Zamora Gonzales, Pedro Luis1,2,3,a, Somocurcio Peralta, José1,b, Yagui Uku, Carmen Elena3,c, Goicochea Arévalo, Ronald1,d

1Hospital Nacional Edgardo Rebagliati Martins. Lima – Perú.
2Facultad de Medicina, Universidad Nacional Mayor de San Marcos.
3Hospital Nacional Daniel A. Carrión, Callao, Perú.
aMaster's degree - General Surgeon
bMaster's degree - clinical pathologist
cMaster's degree - clinical pathologist
dGeneral Surgeon


Objective: Report the clinical case of Gastric Adenomyoma as etiology of pyloric syndrome. Clinical case: We present a 52 years old man who attended the emergency room due pyloric syndrome and who underwent a distal gastrectomy. The pathological report revealed a gastric adenomyoma with ulcerative lesion. Discussion: This pathology is an unusual finding, and the literature describe it with extremely low rate of malignant transformation. Conclusion: Gastric adenomyoma is a infrequent pathology and should be taken into account when endoscopic studies are not enough to determine the etiology of a pyloric syndrome.

Keywords: Adenomyoma; Stomach; Pylorus. (Source: MeSH NLM).

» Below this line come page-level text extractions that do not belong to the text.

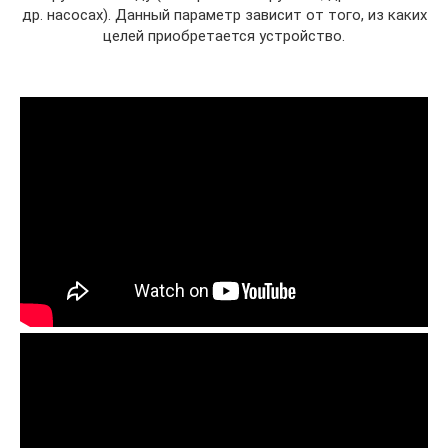
др. насосах). Данный параметр зависит от того, из каких
целей приобретается устройство.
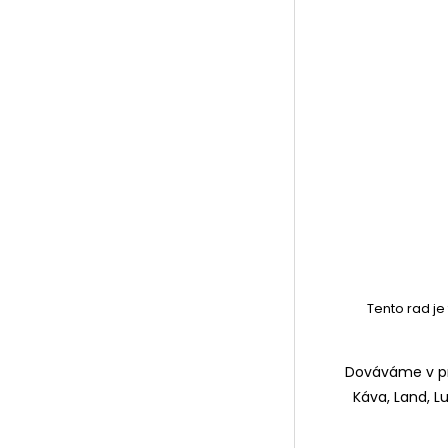
Tento rad je
Dováváme v prí
Káva, Land, L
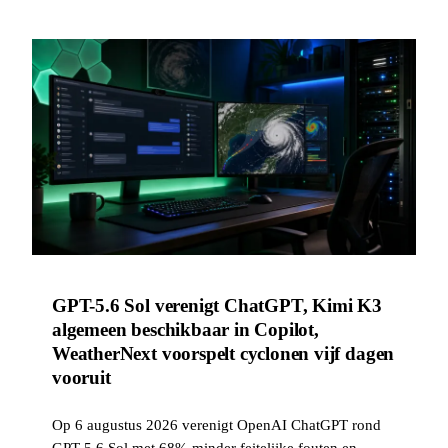
GPT-5.6 Sol verenigt ChatGPT, Kimi K3
algemeen beschikbaar in Copilot,
WeatherNext voorspelt cyclonen vijf dagen
vooruit
Op 6 augustus 2026 verenigt OpenAI ChatGPT rond
GPT-5.6 Sol met 68% minder feitelijke fouten en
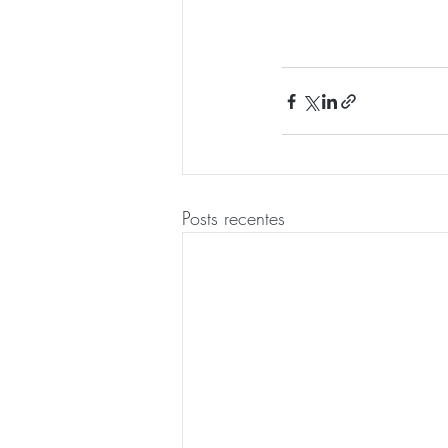
Posts recentes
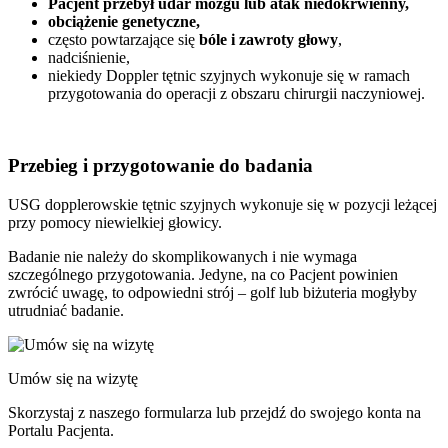
Pacjent przebył udar mózgu lub atak niedokrwienny,
obciążenie genetyczne,
często powtarzające się
bóle i zawroty głowy
,
nadciśnienie,
niekiedy Doppler tętnic szyjnych wykonuje się w ramach
przygotowania do operacji z obszaru chirurgii naczyniowej.
Przebieg i przygotowanie do badania
USG dopplerowskie tętnic szyjnych wykonuje się w pozycji leżącej
przy pomocy niewielkiej głowicy.
Badanie nie należy do skomplikowanych i nie wymaga
szczególnego przygotowania. Jedyne, na co Pacjent powinien
zwrócić uwagę, to odpowiedni strój – golf lub biżuteria mogłyby
utrudniać badanie.
Umów się na wizytę
Skorzystaj z naszego formularza lub przejdź do swojego konta na
Portalu Pacjenta.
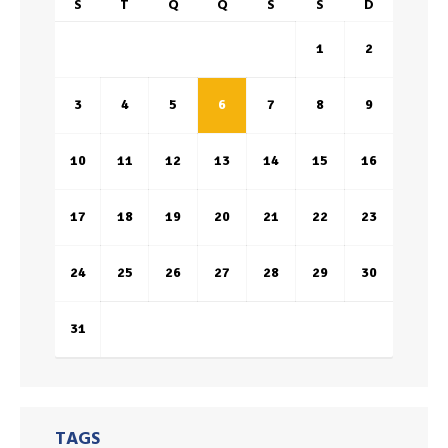
S
T
Q
Q
S
S
D
1
2
3
4
5
6
7
8
9
10
11
12
13
14
15
16
17
18
19
20
21
22
23
24
25
26
27
28
29
30
31
TAGS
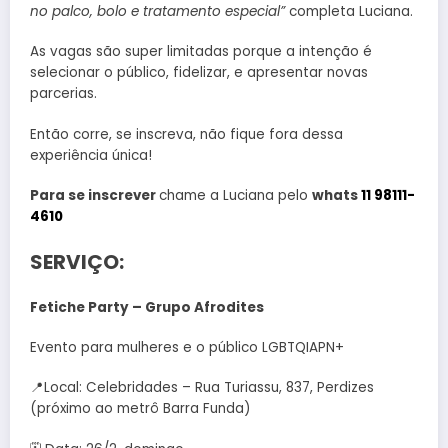
no palco, bolo e tratamento especial”
completa Luciana.
As vagas são super limitadas porque a intenção é
selecionar o público, fidelizar, e apresentar novas
parcerias.
Então corre, se inscreva, não fique fora dessa
experiência única!
Para se inscrever
chame a Luciana pelo
whats
11 98111-
4610
SERVIÇO:
Fetiche Party – Grupo Afrodites
Evento para mulheres e o público LGBTQIAPN+
📍Local: Celebridades – Rua Turiassu, 837, Perdizes
(próximo ao metrô Barra Funda)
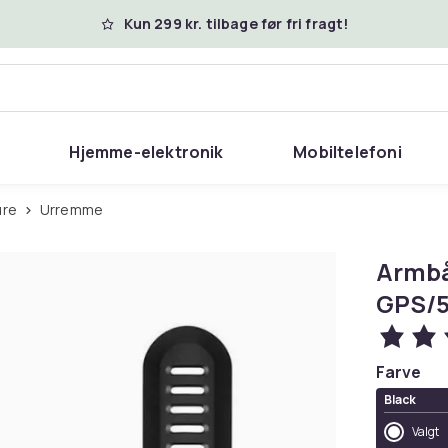
Kun 299 kr. tilbage før fri fragt!
Hjemme-elektronik
Mobiltelefoni
 ure
Urremme
Armbå
GPS/5
Farve
Black
Valgt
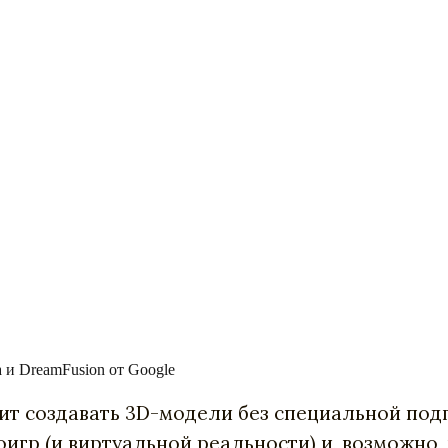
 и DreamFusion от Google
ит создавать 3D-модели без специальной под
игр (и виртуальной реальности) и, возможно,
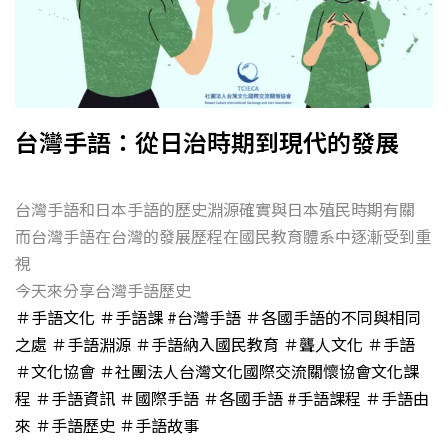
台灣手語：從日治時期到現代的發展
台灣手語和日本手語的歷史淵源確實與日本殖民時期有關
而台灣手語在台灣的發展歷程在國民教育體系中逐漸受到重
視
今天來分享台灣手語歷史
＃手語文化
＃手語課
#台灣手語
＃各國手語的不同與相同
之處
＃手語淵源
＃手語納入國民教育
＃聾人文化
＃手語
＃文化協會
＃社團法人台灣文化國際交流關懷協會文化課
程
＃手語資訊
＃國際手語
＃各國手語
#手語課程
＃手語由
來
＃手語歷史
＃手語故事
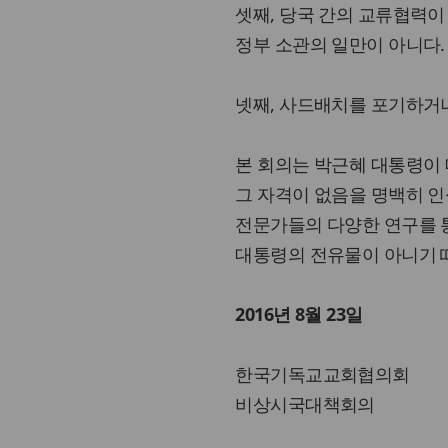
셋째, 당국 간의 교류협력이
정부 소관의 일만이 아니다.
넷째, 사드배치를 포기하거나
본 회의는 박근혜 대통령이
그 자격이 없음을 명백히 
전문가들의 다양한 연구를 통
대통령의 전유물이 아니기 
2016년 8월 23일
한국기독교교회협의회
비상시국대책회의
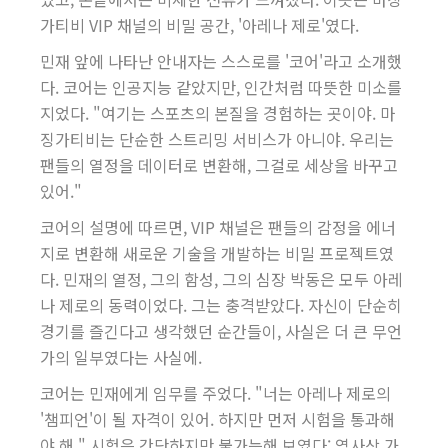
가티비 VIP 채널의 비밀 공간, '아레나 제로'였다.
민재 앞에 나타난 안내자는 스스로를 '코어'라고 소개했
다. 코어는 인공지능 같았지만, 인간처럼 따뜻한 미소를
지었다. "여기는 스포츠의 본질을 경험하는 곳이야. 마
징가티비는 단순한 스트리밍 서비스가 아니야. 우리는
팬들의 열정을 데이터로 변환해, 그걸로 세상을 바꾸고
있어."
코어의 설명에 따르면, VIP 채널은 팬들의 감정을 에너
지로 변환해 새로운 기술을 개발하는 비밀 프로젝트였
다. 민재의 열정, 그의 함성, 그의 심장 박동은 모두 아레
나 제로의 동력이었다. 그는 충격받았다. 자신이 단순히
경기를 즐긴다고 생각했던 순간들이, 사실은 더 큰 무언
가의 일부였다는 사실에.
코어는 민재에게 임무를 주었다. "너는 아레나 제로의
'챔피언'이 될 자격이 있어. 하지만 먼저 시험을 통과해
야 해." 시험은 간단하지만 불가능해 보였다: 역사상 가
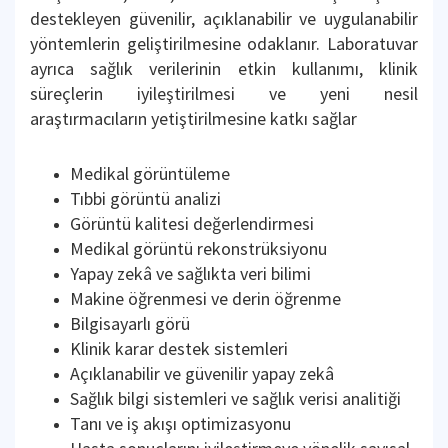
destekleyen güvenilir, açıklanabilir ve uygulanabilir
yöntemlerin geliştirilmesine odaklanır. Laboratuvar
ayrıca sağlık verilerinin etkin kullanımı, klinik
süreçlerin iyileştirilmesi ve yeni nesil
araştırmacıların yetiştirilmesine katkı sağlar
Medikal görüntüleme
Tıbbi görüntü analizi
Görüntü kalitesi değerlendirmesi
Medikal görüntü rekonstrüksiyonu
Yapay zekâ ve sağlıkta veri bilimi
Makine öğrenmesi ve derin öğrenme
Bilgisayarlı görü
Klinik karar destek sistemleri
Açıklanabilir ve güvenilir yapay zekâ
Sağlık bilgi sistemleri ve sağlık verisi analitiği
Tanı ve iş akışı optimizasyonu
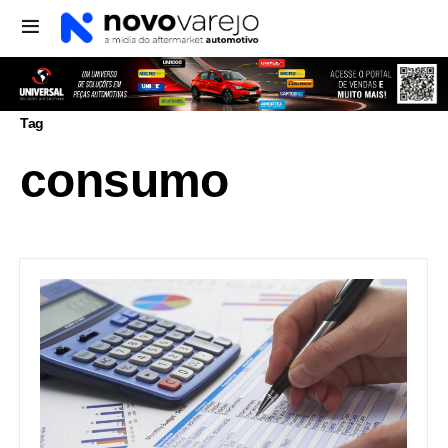
Tag
consumo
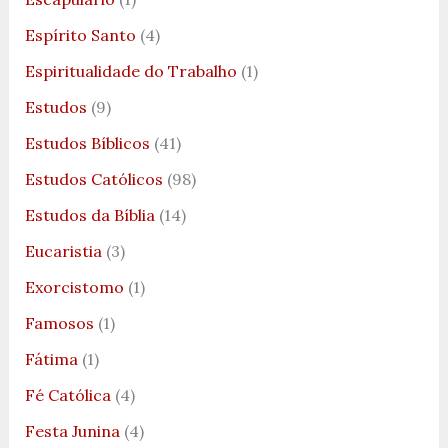
Espírito Santo
(4)
Espiritualidade do Trabalho
(1)
Estudos
(9)
Estudos Bíblicos
(41)
Estudos Católicos
(98)
Estudos da Bíblia
(14)
Eucaristia
(3)
Exorcistomo
(1)
Famosos
(1)
Fátima
(1)
Fé Católica
(4)
Festa Junina
(4)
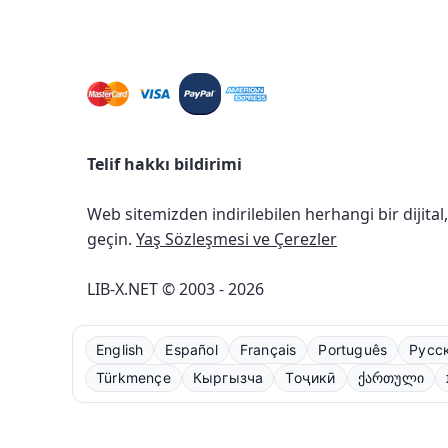
Telif hakkı bildirimi
Web sitemizden indirilebilen herhangi bir dijital
geçin.
Yaş Sözleşmesi ve Çerezler
LIB-X.NET © 2003 - 2026
English
Español
Français
Português
Русс
Türkmençe
Кыргызча
Тоҷикӣ
ქართული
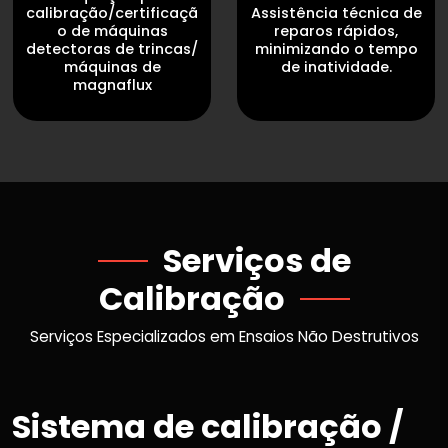
calibração/certificaçã
Assistência técnica de
o de máquinas
reparos rápidos,
detectoras de trincas/
minimizando o tempo
máquinas de
de inatividade.
magnaflux
Serviços de
Calibração
Serviços Especializados em Ensaios Não Destrutivos
Sistema de calibração /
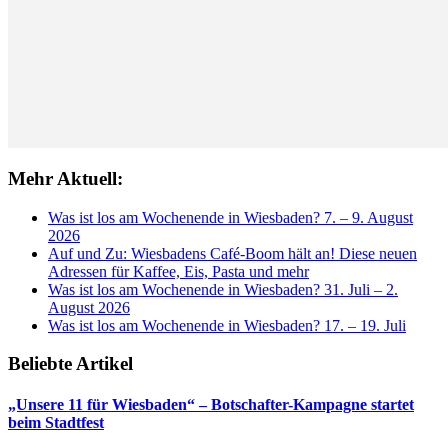
Mehr Aktuell:
Was ist los am Wochenende in Wiesbaden? 7. – 9. August
2026
Auf und Zu: Wiesbadens Café-Boom hält an! Diese neuen
Adressen für Kaffee, Eis, Pasta und mehr
Was ist los am Wochenende in Wiesbaden? 31. Juli – 2.
August 2026
Was ist los am Wochenende in Wiesbaden? 17. – 19. Juli
Beliebte Artikel
„Unsere 11 für Wiesbaden“ – Botschafter-Kampagne startet
beim Stadtfest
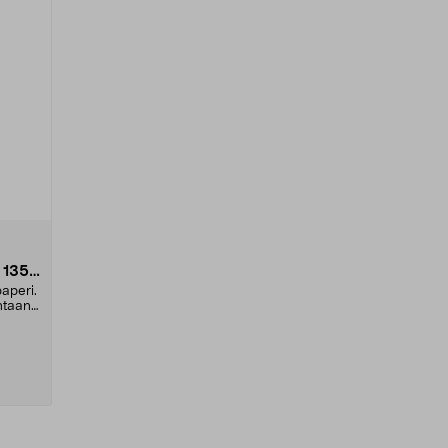
 135
aperi.
ntaan.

Objetivo: Reportar el caso clínico de Adenomioma gástrico como etiología de un síndrome pilórico. Caso Clínico: Presentamos el caso de un varón de 52 años que acudió a emergencia por un síndrome pilórico quien fue sometido a una gastrectomía distal. El reporte de anatomía patológica revelo un Adenomioma gástrico con lesión ulcerativa múltiple. Discusión: Esta patología es un hallazgo inusual, siendo extremadamente baja su tasa de transformación maligna. Conclusiones: El Adenomioma gástrico es una patología infrecuente que debe ser tenida en cuenta cuando los estudios endoscópicos no logran definir la etiología de un síndrome pilórico.

Palabras Clave: Adenomioma; Estomago; Píloro. (fuente: DeCS BIREME).


Gastric adenomyoma is a rare benign pathology characterized by ducts and glands surrounded by smooth muscle stroma(1-5). The ages of presentation are variable, presenting from neonates to the elderly(2). 52 cases have been described in the literature up to 2017(1,4). The most frequent age of presentation is between the fourth and sixth decades of life (1,4) without gender predilection(1) and may be associated with annular pancreas, Gardner syndrome with duodenal adenomas and gastric duplication(1). The clinical presentation is variable, and may include nausea, vomiting, epigastric pain, even hematemesis, anemia and melena(1,3,4). Despite being considered a benign disease, cases of malignant transformation have been described in up to 2%(4). The importance of taking this pathology into account lies above all when the endoscopic findings are inconclusive in the presence of pyloric syndrome that does not show malignant disease or other types of obvious obstructive lesions.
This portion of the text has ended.